WHAT THE TASK ASKS - If a line of the data below holds the string "page", copy it.

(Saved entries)
● ● ● ● ●

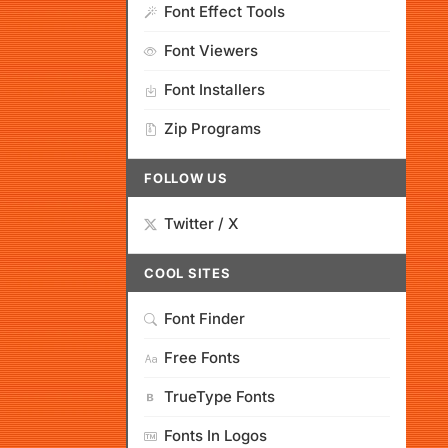
Font Effect Tools
Font Viewers
Font Installers
Zip Programs
FOLLOW US
Twitter / X
COOL SITES
Font Finder
Free Fonts
TrueType Fonts
Fonts In Logos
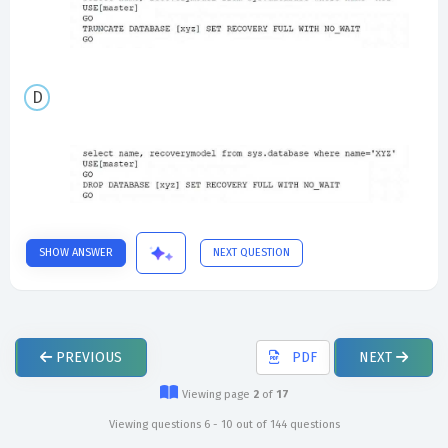
SHOW ANSWER
NEXT QUESTION
PREVIOUS
PDF
NEXT
Viewing page
2
of
17
Viewing questions 6 - 10 out of 144 questions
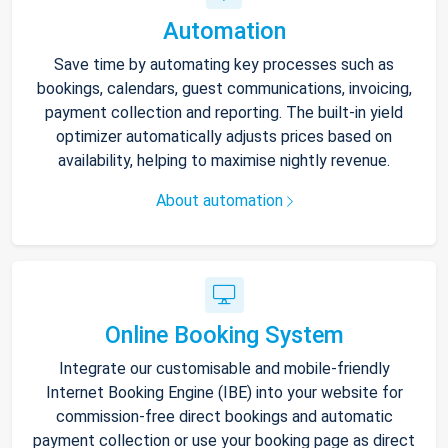
Automation
Save time by automating key processes such as
bookings, calendars, guest communications, invoicing,
payment collection and reporting. The built-in yield
optimizer automatically adjusts prices based on
availability, helping to maximise nightly revenue.
About automation
Online Booking System
Integrate our customisable and mobile-friendly
Internet Booking Engine (IBE) into your website for
commission-free direct bookings and automatic
payment collection or use your booking page as direct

● ● ● ● ●

TASK ANSWER -
Viewing page
payment collection or use your booking page as direct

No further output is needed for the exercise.